>>>
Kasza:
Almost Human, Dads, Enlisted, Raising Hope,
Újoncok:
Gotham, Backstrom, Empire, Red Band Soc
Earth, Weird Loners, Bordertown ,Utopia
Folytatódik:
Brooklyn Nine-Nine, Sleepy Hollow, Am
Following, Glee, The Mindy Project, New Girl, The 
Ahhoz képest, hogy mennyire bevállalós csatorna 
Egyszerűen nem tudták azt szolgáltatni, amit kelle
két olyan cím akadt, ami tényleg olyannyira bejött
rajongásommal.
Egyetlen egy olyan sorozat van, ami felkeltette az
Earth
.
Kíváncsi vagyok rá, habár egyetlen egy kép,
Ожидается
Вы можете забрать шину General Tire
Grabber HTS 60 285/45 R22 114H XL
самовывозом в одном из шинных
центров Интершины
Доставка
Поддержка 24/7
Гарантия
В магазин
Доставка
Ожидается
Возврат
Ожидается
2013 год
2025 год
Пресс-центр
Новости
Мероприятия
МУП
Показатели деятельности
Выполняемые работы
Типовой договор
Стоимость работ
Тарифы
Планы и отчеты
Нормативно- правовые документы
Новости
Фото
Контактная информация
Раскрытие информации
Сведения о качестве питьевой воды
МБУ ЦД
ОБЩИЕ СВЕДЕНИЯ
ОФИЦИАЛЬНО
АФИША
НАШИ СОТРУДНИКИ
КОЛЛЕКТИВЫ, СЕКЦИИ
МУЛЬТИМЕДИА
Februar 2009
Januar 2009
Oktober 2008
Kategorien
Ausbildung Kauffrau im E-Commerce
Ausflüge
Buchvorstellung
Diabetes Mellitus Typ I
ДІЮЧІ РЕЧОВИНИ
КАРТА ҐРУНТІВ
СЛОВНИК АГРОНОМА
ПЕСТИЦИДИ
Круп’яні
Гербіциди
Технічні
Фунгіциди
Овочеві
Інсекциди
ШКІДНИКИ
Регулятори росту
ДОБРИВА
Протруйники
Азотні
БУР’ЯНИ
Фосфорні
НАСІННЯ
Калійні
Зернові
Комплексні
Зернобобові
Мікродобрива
<<<
>>>
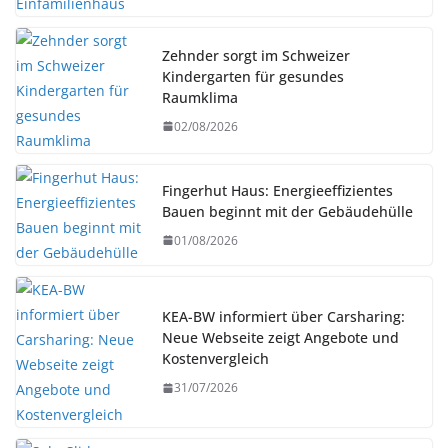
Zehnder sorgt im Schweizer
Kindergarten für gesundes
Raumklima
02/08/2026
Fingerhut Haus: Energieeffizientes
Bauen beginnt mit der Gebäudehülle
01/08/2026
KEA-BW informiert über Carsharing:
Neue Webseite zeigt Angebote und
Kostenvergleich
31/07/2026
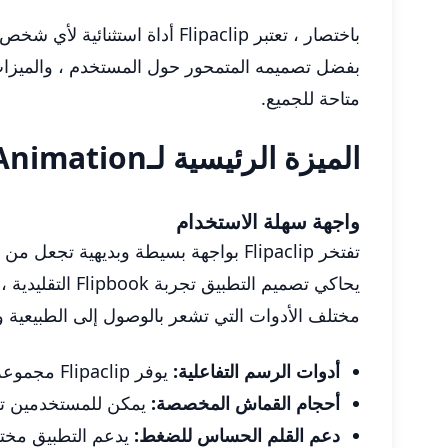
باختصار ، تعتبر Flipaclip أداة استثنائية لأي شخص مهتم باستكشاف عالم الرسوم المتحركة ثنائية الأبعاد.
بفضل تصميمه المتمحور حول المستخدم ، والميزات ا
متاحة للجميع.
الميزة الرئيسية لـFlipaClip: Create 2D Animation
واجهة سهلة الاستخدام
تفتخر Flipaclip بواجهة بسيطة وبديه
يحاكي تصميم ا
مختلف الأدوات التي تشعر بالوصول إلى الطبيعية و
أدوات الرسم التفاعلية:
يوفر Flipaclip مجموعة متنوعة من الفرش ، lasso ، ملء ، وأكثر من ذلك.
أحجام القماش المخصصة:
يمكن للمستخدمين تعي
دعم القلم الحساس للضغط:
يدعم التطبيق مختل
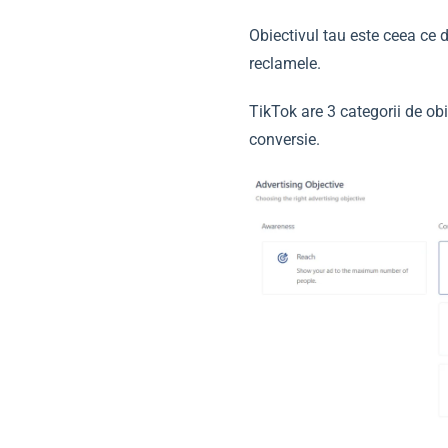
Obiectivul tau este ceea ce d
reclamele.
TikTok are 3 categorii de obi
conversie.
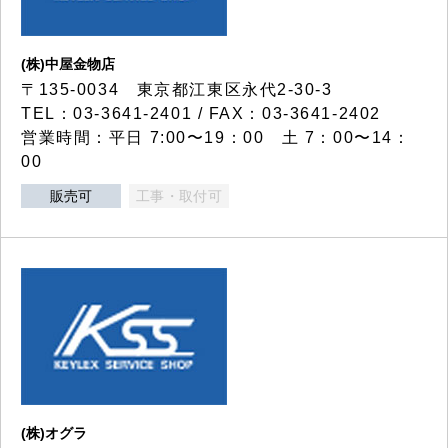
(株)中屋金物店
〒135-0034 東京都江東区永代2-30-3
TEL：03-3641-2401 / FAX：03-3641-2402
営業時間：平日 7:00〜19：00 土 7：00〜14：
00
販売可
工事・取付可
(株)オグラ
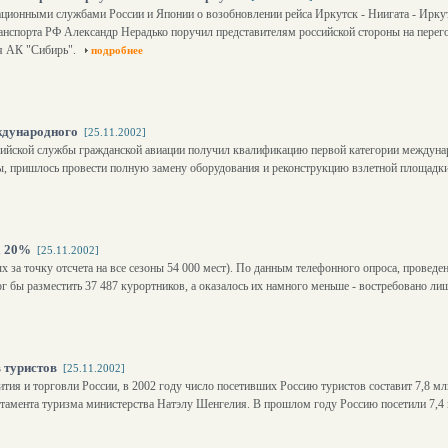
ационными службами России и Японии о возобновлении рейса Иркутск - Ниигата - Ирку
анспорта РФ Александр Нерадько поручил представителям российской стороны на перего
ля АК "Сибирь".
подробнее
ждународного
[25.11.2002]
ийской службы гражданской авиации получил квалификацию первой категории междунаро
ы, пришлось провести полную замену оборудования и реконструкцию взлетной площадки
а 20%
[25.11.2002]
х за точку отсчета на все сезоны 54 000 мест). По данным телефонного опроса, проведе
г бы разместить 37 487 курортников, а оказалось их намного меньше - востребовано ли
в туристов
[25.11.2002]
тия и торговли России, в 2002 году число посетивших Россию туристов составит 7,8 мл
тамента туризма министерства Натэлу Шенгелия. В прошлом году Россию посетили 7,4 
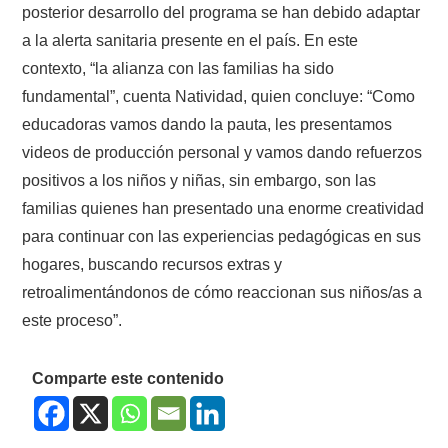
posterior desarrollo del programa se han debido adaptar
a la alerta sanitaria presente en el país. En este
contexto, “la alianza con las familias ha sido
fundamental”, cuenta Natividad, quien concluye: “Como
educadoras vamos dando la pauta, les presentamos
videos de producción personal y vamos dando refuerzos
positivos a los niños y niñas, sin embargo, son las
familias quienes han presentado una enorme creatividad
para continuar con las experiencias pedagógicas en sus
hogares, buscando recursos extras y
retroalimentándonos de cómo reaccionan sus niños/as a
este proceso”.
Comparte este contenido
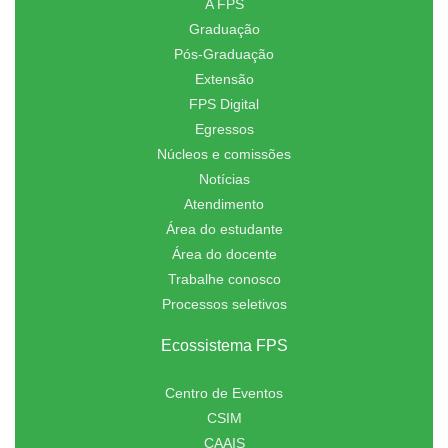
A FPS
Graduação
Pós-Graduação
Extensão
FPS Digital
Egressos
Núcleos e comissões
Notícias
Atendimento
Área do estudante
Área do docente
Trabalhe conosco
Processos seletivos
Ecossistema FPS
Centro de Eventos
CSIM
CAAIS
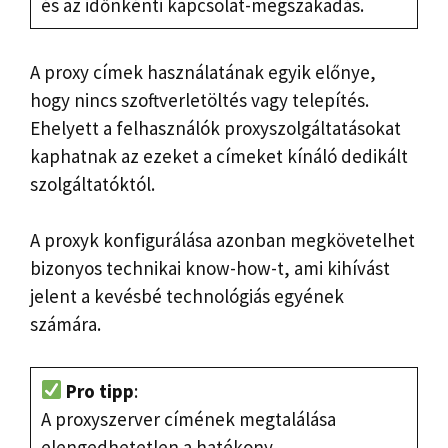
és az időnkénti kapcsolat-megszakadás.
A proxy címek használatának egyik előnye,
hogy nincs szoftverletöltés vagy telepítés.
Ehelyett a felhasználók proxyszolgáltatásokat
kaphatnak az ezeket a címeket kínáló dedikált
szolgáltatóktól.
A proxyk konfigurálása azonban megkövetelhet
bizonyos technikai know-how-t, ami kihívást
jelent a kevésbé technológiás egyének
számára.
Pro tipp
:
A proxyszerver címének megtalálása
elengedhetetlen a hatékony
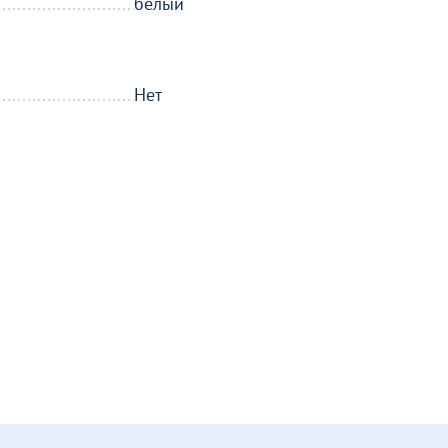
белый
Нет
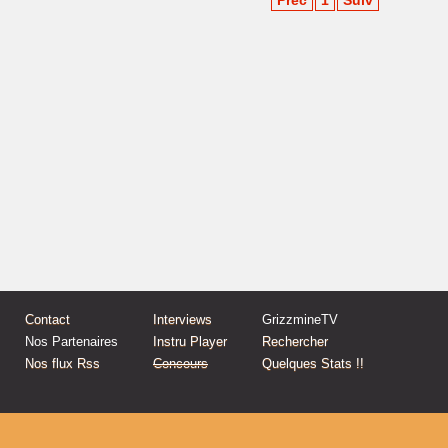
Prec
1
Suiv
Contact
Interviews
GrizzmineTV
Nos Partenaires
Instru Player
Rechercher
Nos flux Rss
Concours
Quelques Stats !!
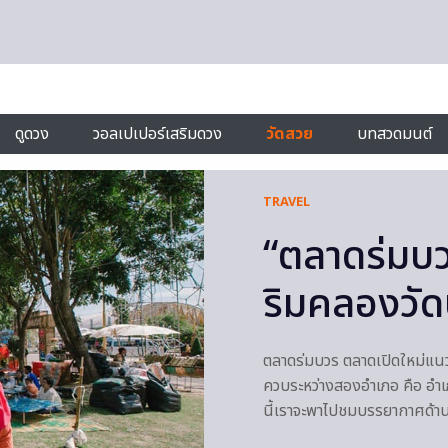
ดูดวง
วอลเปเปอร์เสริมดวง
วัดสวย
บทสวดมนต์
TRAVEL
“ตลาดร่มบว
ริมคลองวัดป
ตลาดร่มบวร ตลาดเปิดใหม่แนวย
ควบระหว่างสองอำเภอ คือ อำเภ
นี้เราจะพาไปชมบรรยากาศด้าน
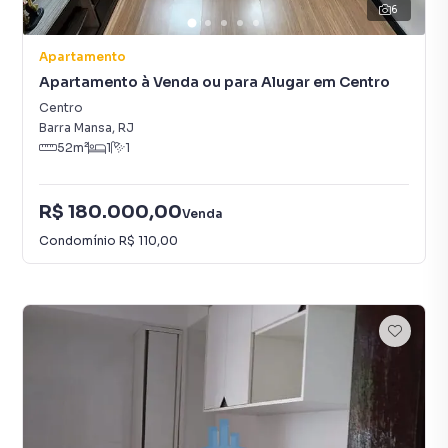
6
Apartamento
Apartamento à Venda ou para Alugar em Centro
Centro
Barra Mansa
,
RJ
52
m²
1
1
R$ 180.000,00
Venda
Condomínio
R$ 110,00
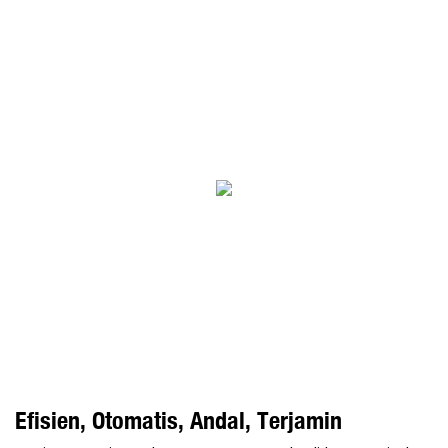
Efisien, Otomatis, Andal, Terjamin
<<<
>>>
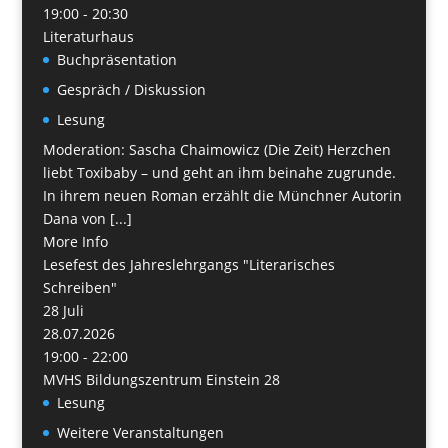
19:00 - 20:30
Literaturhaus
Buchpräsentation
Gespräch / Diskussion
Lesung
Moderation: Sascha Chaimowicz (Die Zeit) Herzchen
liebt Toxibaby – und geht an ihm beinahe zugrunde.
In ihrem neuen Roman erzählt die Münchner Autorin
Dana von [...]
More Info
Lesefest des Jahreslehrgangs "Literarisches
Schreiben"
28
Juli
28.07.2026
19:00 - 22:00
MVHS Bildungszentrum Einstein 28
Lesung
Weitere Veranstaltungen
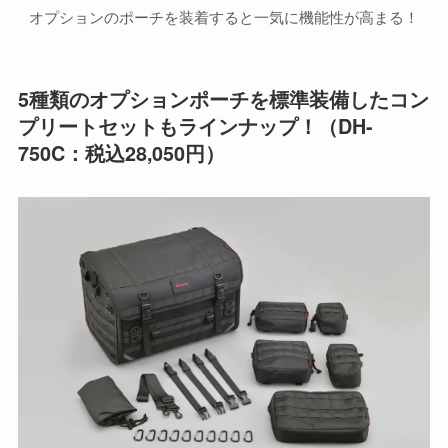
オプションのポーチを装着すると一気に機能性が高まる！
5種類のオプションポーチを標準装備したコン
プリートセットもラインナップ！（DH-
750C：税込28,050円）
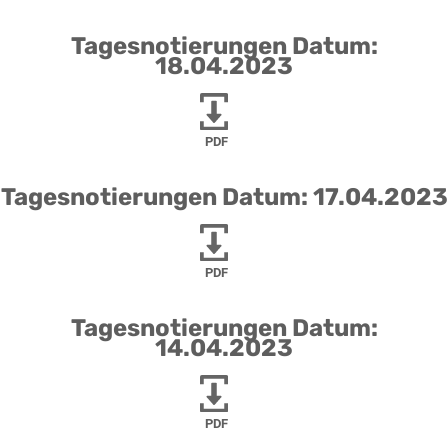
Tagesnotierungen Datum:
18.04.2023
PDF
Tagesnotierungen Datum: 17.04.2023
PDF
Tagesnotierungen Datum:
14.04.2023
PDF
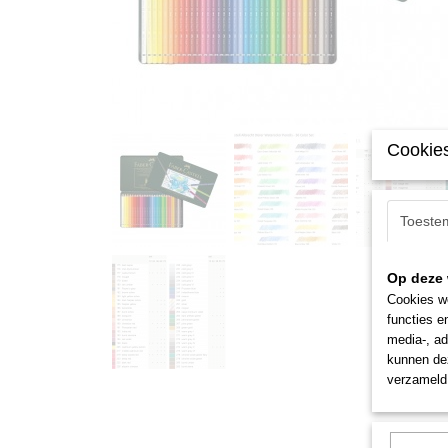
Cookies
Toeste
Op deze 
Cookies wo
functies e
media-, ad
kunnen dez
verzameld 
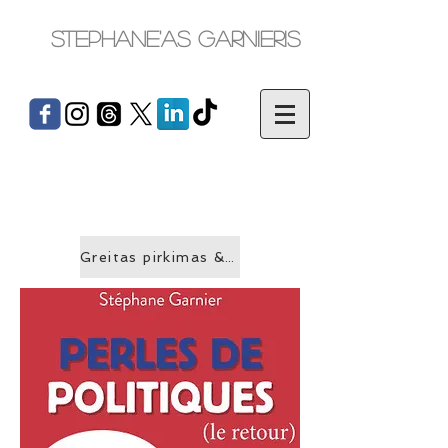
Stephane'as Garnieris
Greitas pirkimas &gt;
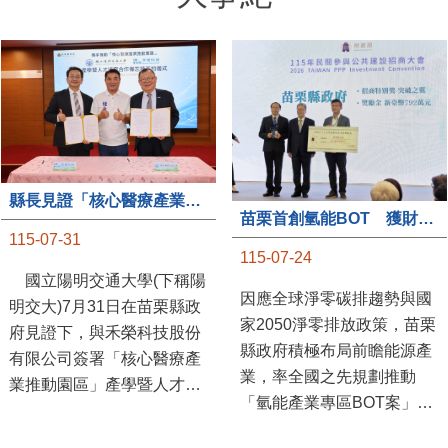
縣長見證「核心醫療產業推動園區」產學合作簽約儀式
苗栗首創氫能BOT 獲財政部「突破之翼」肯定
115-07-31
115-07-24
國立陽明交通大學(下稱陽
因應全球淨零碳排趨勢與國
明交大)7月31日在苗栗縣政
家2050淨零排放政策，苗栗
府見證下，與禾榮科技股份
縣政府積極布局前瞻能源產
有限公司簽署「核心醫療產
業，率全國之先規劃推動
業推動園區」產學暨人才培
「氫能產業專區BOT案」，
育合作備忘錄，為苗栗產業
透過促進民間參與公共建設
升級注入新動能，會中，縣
<<<
WHAT THE EXERCISE ASKS:
Among the lines of the material above, count those that include "hogy" and report that number alone.

TASK ANSWER:
2